Cannabis Grove Retirement Village needed more than just a name and trademark. It needed something that said heart and soul.
“That’s what the team means to these folks,” said Earl MacAdoo, the longtime coach here at The Grove. Most still wear spikes to breakfast and sleep with their baseball gloves and caps. These are not sunny day patriots!”
MacAdoo told players that they had about a week to decide on uniforms too since the El Paso Chichuhuas have threatened legal action over copyright infringements with the current uniform.
“The same thing has happened every time we agree on what is the appropriate message the team will project on the field,” continued MacAdoo. “That means colors, uniform design, trademarks, logos and name all wound up together, ready to take ether field. We have received threatening letters from The Wichita Wingnuts, the Akron Rubber Ducks, and The Hartford Yard Goats this week alone. One particularly angry note came from my old infield mate, ball and chainer Kid Gravy of the Montgomery Biscuits who challenged Grove fund raisers, domestic staff and our head social worker to a dual over the alleged infringement.

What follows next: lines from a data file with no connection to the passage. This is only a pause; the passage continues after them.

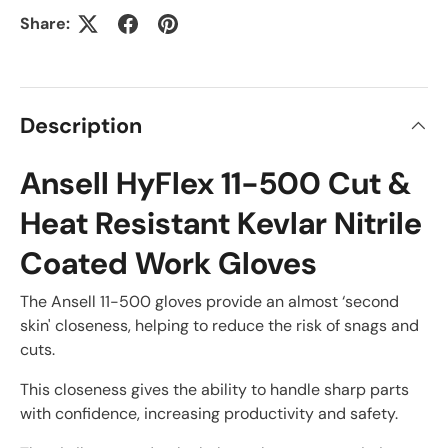
Share:
Description
Ansell HyFlex 11-500 Cut &
Heat Resistant Kevlar Nitrile
Coated Work Gloves
The Ansell 11-500 gloves provide an almost ‘second
skin' closeness, helping to reduce the risk of snags and
cuts.
This closeness gives the ability to handle sharp parts
with confidence, increasing productivity and safety.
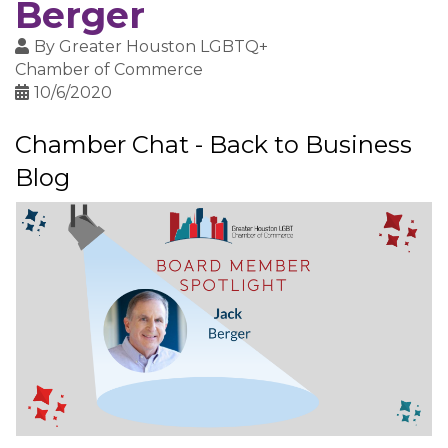
Berger
By
Greater Houston LGBTQ+
Chamber of Commerce
10/6/2020
Chamber Chat - Back to Business
Blog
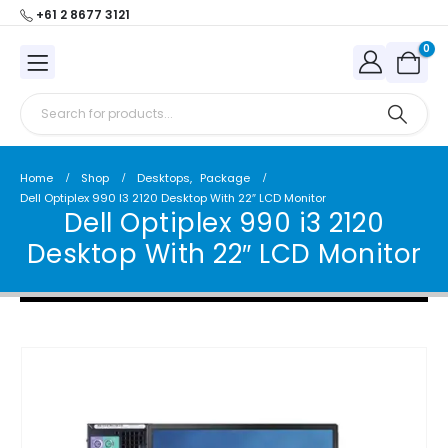
+61 2 8677 3121
0
Home
Shop
Desktops
,
Package
Dell Optiplex 990 I3 2120 Desktop With 22″ LCD Monitor
Dell Optiplex 990 i3 2120
Desktop With 22″ LCD Monitor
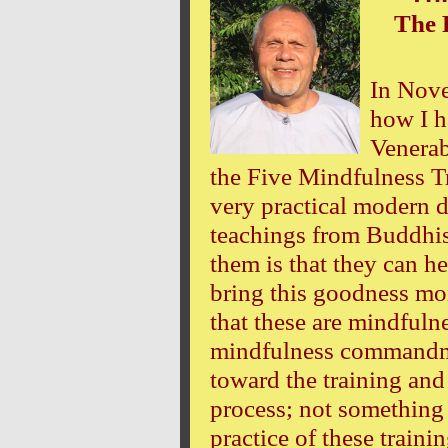
The 
In Nove
how I h
Venerab
the Five Mindfulness Tr
very practical modern d
teachings from Buddhi
them is that they can h
bring this goodness mo
that these are mindfuln
mindfulness commandme
toward the training and
process; not something 
practice of these traini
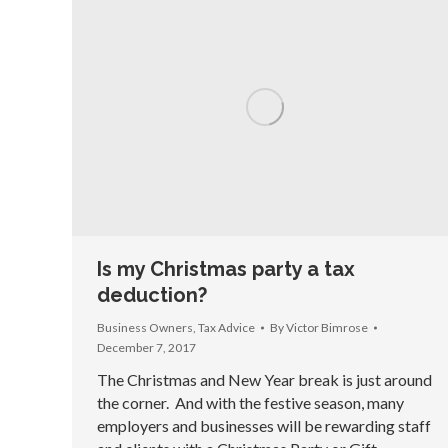
Is my Christmas party a tax
deduction?
Business Owners
,
Tax Advice
By
Victor Bimrose
December 7, 2017
The Christmas and New Year break is just around
the corner. And with the festive season, many
employers and businesses will be rewarding staff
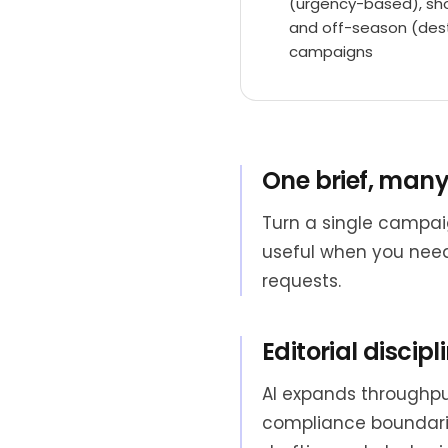
(urgency-based), sho
and off-season (dest
campaigns
One brief, many
Turn a single campai
useful when you need
requests.
Editorial discipli
AI expands throughput
compliance boundarie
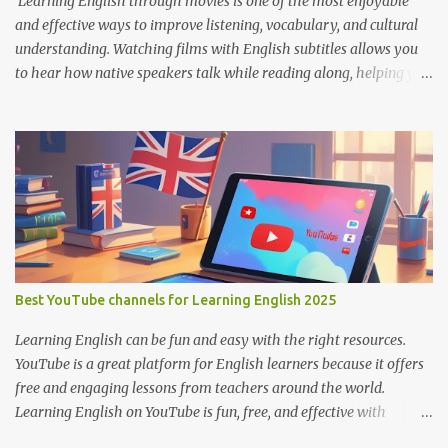
Learning English through movies is one of the most enjoyable
and effective ways to improve listening, vocabulary, and cultural
understanding. Watching films with English subtitles allows you
to hear how native speakers talk while reading along, helping you
catch new words and phrases in context. The best part? You don’t
need to spend money. There are many platforms where you can
legally watch free movies with subtitles in English. Here's a list of
the best places for English learners to dive into movies—for free!
Learning English Through Movies. Image by Englishconv.com 1.
YouTube YouTube isn’t just for cat videos and vlogs—it’s a
goldmine for free movies and learning content. Many channels
legally upload full-length films, especially older ones or indie
films, with English subtitles included. Tips for learners: Use the CC
Best YouTube channels for Learning English 2025
(Closed Captions) button for English subtitles. Slow down the
playback speed to catch every word. Search for terms like “full
Learning English can be fun and easy with the right resources.
movie with Englis...
YouTube is a great platform for English learners because it offers
free and engaging lessons from teachers around the world.
Learning English on YouTube is fun, free, and effective with
engaging lessons from great teachers. Here are some of the best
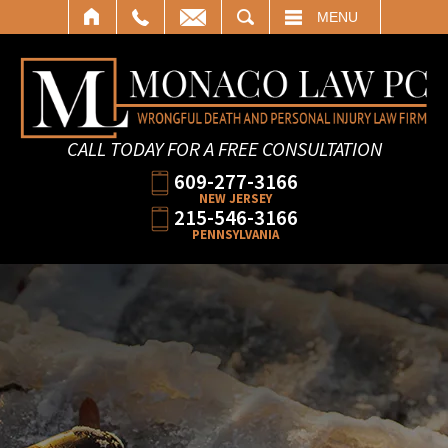
SEARCH
MENU
CALL TODAY FOR A FREE CONSULTATION
609-277-3166
NEW JERSEY
215-546-3166
PENNSYLVANIA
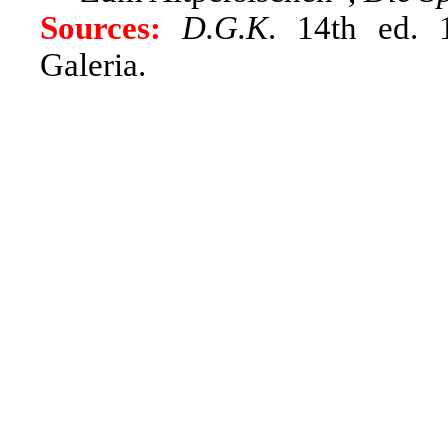
Sources:
D.G.K
. 14th ed. 
Galeria.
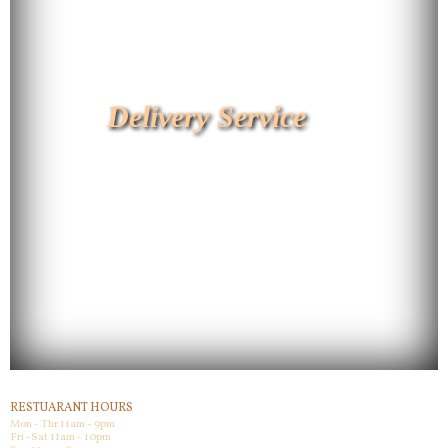
Delivery Service
RESTUARANT HOURS
Mon - Thr 11am - 9pm
Fri -Sat 11am - 10pm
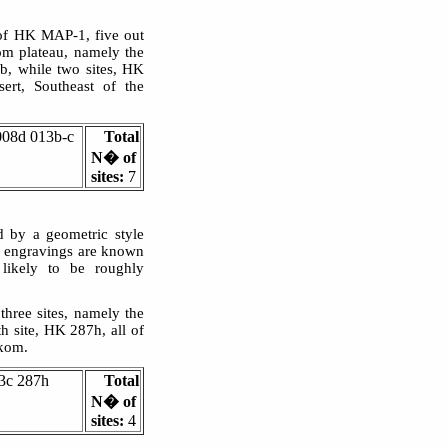
 of HK MAP-1, five out
om plateau, namely the
, while two sites, HK
rt, Southeast of the
008d 013b-c
Total
N� of
sites:
7
d by a geometric style
lar engravings are known
 likely to be roughly
three sites, namely the
 site, HK 287h, all of
rkom.
3c 287h
Total
N� of
sites:
4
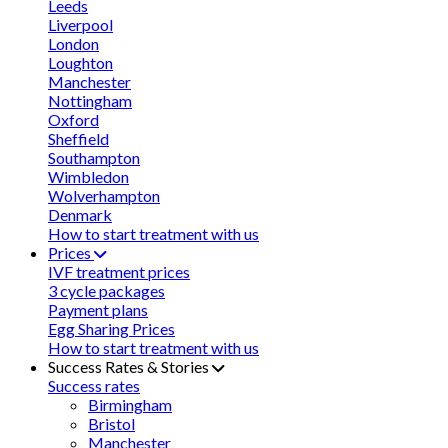
Leeds
Liverpool
London
Loughton
Manchester
Nottingham
Oxford
Sheffield
Southampton
Wimbledon
Wolverhampton
Denmark
How to start treatment with us
Prices
IVF treatment prices
3 cycle packages
Payment plans
Egg Sharing Prices
How to start treatment with us
Success Rates & Stories
Success rates
Birmingham
Bristol
Manchester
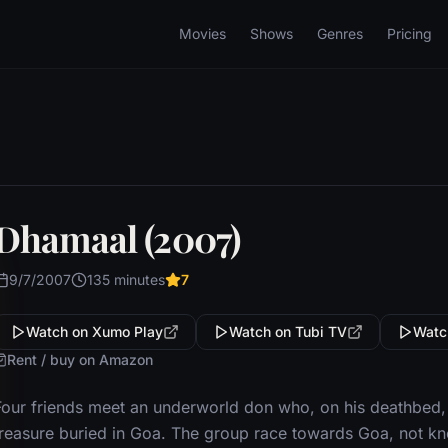
Movies
Shows
Genres
Pricing
Dhamaal (2007)
9/7/2007
135 minutes
7
Watch on Xumo Play
Watch on Tubi TV
Watc
Rent / buy on Amazon
Four friends meet an underworld don who, on his deathbed,
treasure buried in Goa. The group race towards Goa, not kno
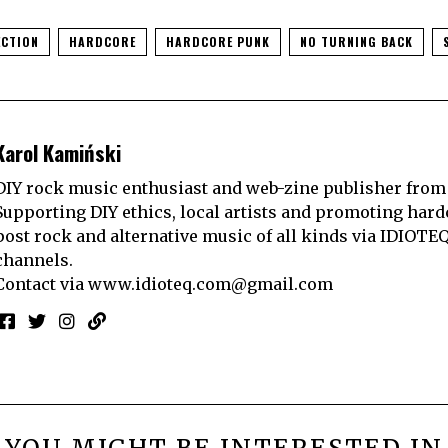
CTION
HARDCORE
HARDCORE PUNK
NO TURNING BACK
Karol Kamiński
DIY rock music enthusiast and web-zine publisher from
Supporting DIY ethics, local artists and promoting hard
post rock and alternative music of all kinds via IDIOTE
channels.
Contact via
www.idioteq.com@gmail.com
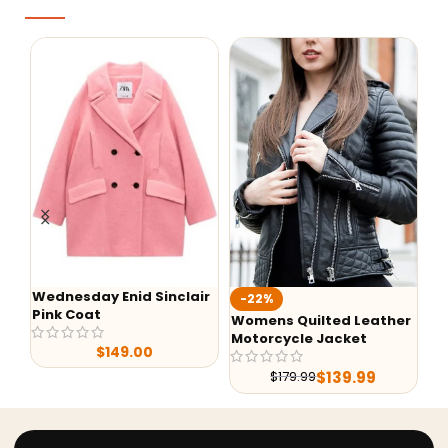
Wednesday Enid Sinclair
KI
-22%
Pink Coat
Ja
Womens Quilted Leather
Motorcycle Jacket
$
149.00
$
139.99
$
179.99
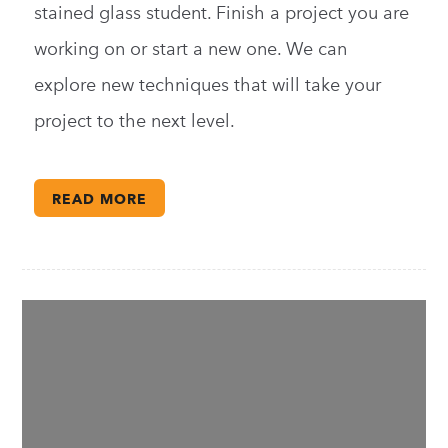
stained glass student. Finish a project you are
working on or start a new one. We can
explore new techniques that will take your
project to the next level.
READ MORE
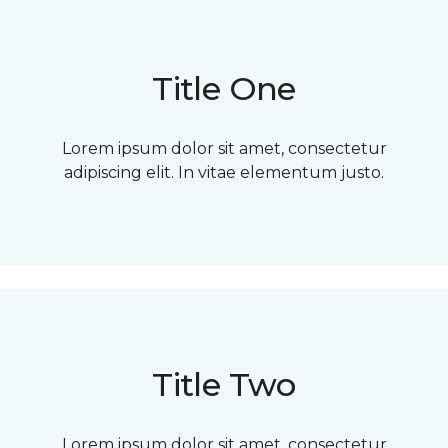
Title One
Lorem ipsum dolor sit amet, consectetur
adipiscing elit. In vitae elementum justo.
Title Two
Lorem ipsum dolor sit amet, consectetur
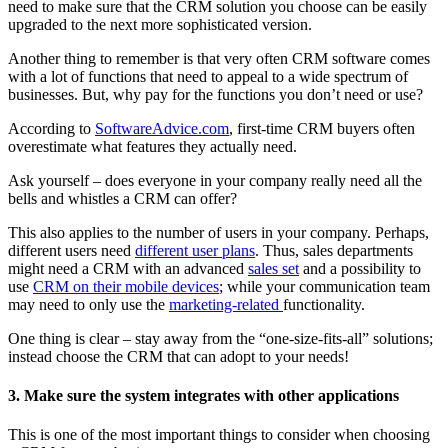
need to make sure that the CRM solution you choose can be easily
upgraded to the next more sophisticated version.
Another thing to remember is that very often CRM software comes
with a lot of functions that need to appeal to a wide spectrum of
businesses. But, why pay for the functions you don’t need or use?
According to
SoftwareAdvice.com
, first-time CRM buyers often
overestimate what features they actually need.
Ask yourself – does everyone in your company really need all the
bells and whistles a CRM can offer?
This also applies to the number of users in your company. Perhaps,
different users need
different user plans
. Thus, sales departments
might need a CRM with an advanced
sales set
and a possibility to
use
CRM on their mobile devices
; while your communication team
may need to only use the
marketing-related
functionality.
One thing is clear – stay away from the “one-size-fits-all” solutions;
instead choose the CRM that can adopt to your needs!
3. Make sure the system integrates with other applications
This is one of the most important things to consider when choosing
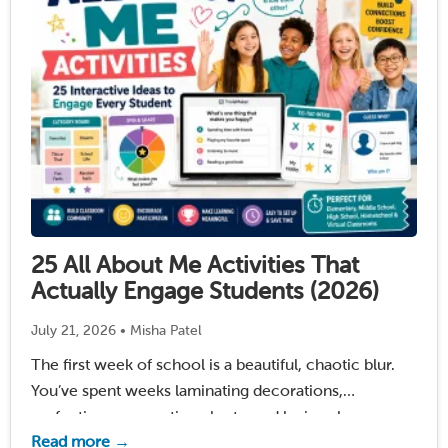
25 All About Me Activities That
Actually Engage Students (2026)
July 21, 2026 • Misha Patel
The first week of school is a beautiful, chaotic blur.
You’ve spent weeks laminating decorations,
perfecting your seating charts, and losing sleep over
Read more →
one burning question: How am I going to turn this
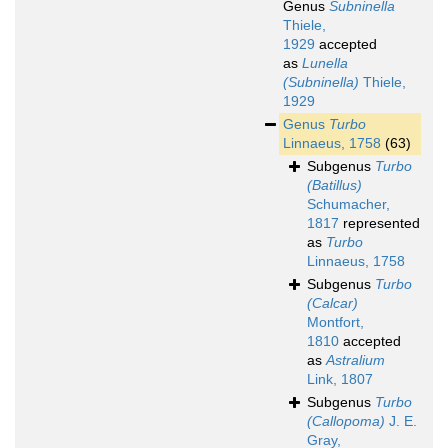
Genus
Subninella
Thiele,
1929
accepted
as
Lunella
(Subninella)
Thiele,
1929
Genus
Turbo
Linnaeus, 1758
(63)
Subgenus
Turbo
(Batillus)
Schumacher,
1817
represented
as
Turbo
Linnaeus, 1758
Subgenus
Turbo
(Calcar)
Montfort,
1810
accepted
as
Astralium
Link, 1807
Subgenus
Turbo
(Callopoma)
J. E.
Gray,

The Traverse City Beach Bums, the Topeka Train Robbers, the Albuquerque Isotopes and the Toledo Mud Hens said they don’t care about color conflicts and disjointed information associated with recreational franchises and hot dog sales.
“Why would we care what a bunch of old hicks in Colorado are doing?” scoffed a joint letter from an inter-league source.
MacAdoo’s jugular response was swift and cutting.
“We don’t give a tinker’s damn about trademark violations and copyrights anymore. What are they going to do? Put us in jail? We’re already in jail most of the day and night here at Cannabis Grove. Sticks and stones may break turbines but names can never hurt us,” he lashed out defiantly.
Anyone wishing to take the leap into this think tank is welcome to present names and attaches. The winner could win two seats for an Amarillo Sod Poodles game in August.
– Rocky Flats, Sports Editor
New sign graces downtown Colona

Ouray County’s third largest metropolis celebrates its status with beautiful new signage on Hotchkiss Avenue.